I disagree with this. I shoot live concerts on a professional level and always use manual. Because of the ever so changing lights, the camera is constantly choosing the wrong shutter speed for me. It's all about preference and what we are comfortable with. I shoot manual everything and I nail my exposures 95% of the time with concert photography and wedding photography. The more you practice, the better you get. I can look at most scenes and have an idea of what my shutter speed/aperture I will need prior to me taking a shot. This comes with practice. You practice with AV mode and I practice with M mode. You've mastered the AV mode and I've mastered the M mode. It's not about being a snob, it's about preferences and what works for you and your style and ability.


----------



## unfocused (Jul 30, 2013)

There is a reason "P" stands for professional. Haven't you ever heard of "f8 and be there?"

Get over it.


----------



## RLPhoto (Jul 30, 2013)

+1 for flash in M mode. AV-TV is dead weight when you need to control ambient/flash exposure.


----------



## paul13walnut5 (Jul 30, 2013)

Stills. Shoot how you want.

Video. Manual, including focus.


----------



## tomscott (Jul 30, 2013)

I like using AV, generally my shots come out spot on and use exposure compensation when needed. Makes getting those spur of the moments easier, especially at weddings. 
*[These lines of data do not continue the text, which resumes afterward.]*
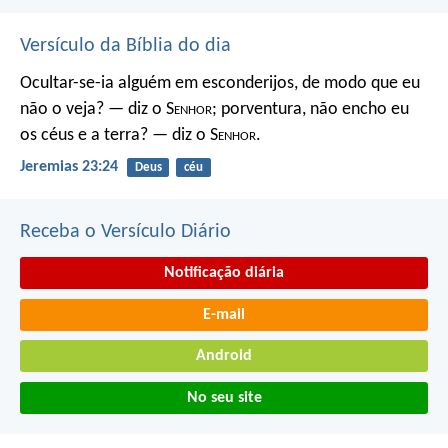
Versículo da Bíblia do dia
Ocultar-se-ia alguém em esconderijos, de modo que eu
não o veja? — diz o S
enhor
; porventura, não encho eu
os céus e a terra? — diz o S
enhor
.
Jeremias 23:24
Deus
céu
Receba o Versículo Diário
Notificação diária
E-mail
Android
No seu site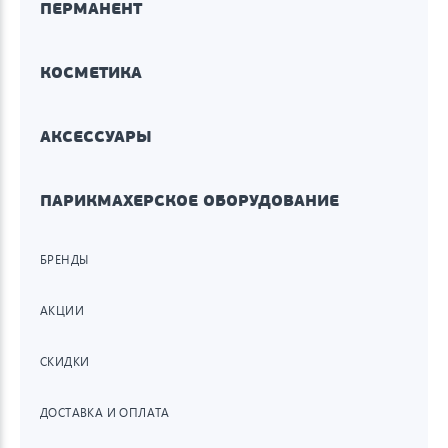
ПЕРМАНЕНТ
КОСМЕТИКА
АКСЕССУАРЫ
ПАРИКМАХЕРСКОЕ ОБОРУДОВАНИЕ
БРЕНДЫ
АКЦИИ
СКИДКИ
ДОСТАВКА И ОПЛАТА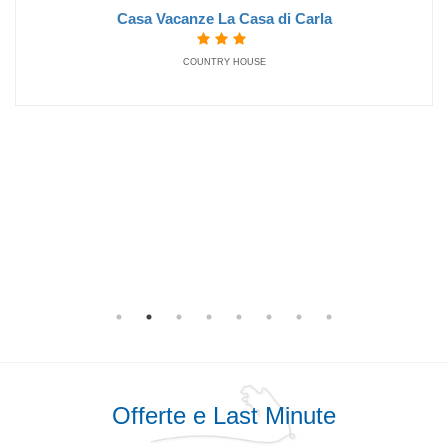
Hotel Gabicce
HOTEL
Hotel International
HOTEL
Offerte e Last Minute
I think you use whats best for you, M is best when I know the camera will struggle otherwise AV works great for me.


----------



## AprilForever (Jul 30, 2013)

Rob Wiebe said:


> Hilarious statement. Why care what anyone uses for settings unless you are looking to problem solve a particular issue? If it works for you, great. When I talk to a new photographer or a beginner, I "suggest" some options....
> 
> 
> PS, I love the auto ISO implementation on my 1DX



Actually, I think that manual is the best mode for a beginning photographer. I shoot manual nearly all the time. I shoot mostly wildlife and landscapes. It is a matter of reading the light and making adjustments accordingly. 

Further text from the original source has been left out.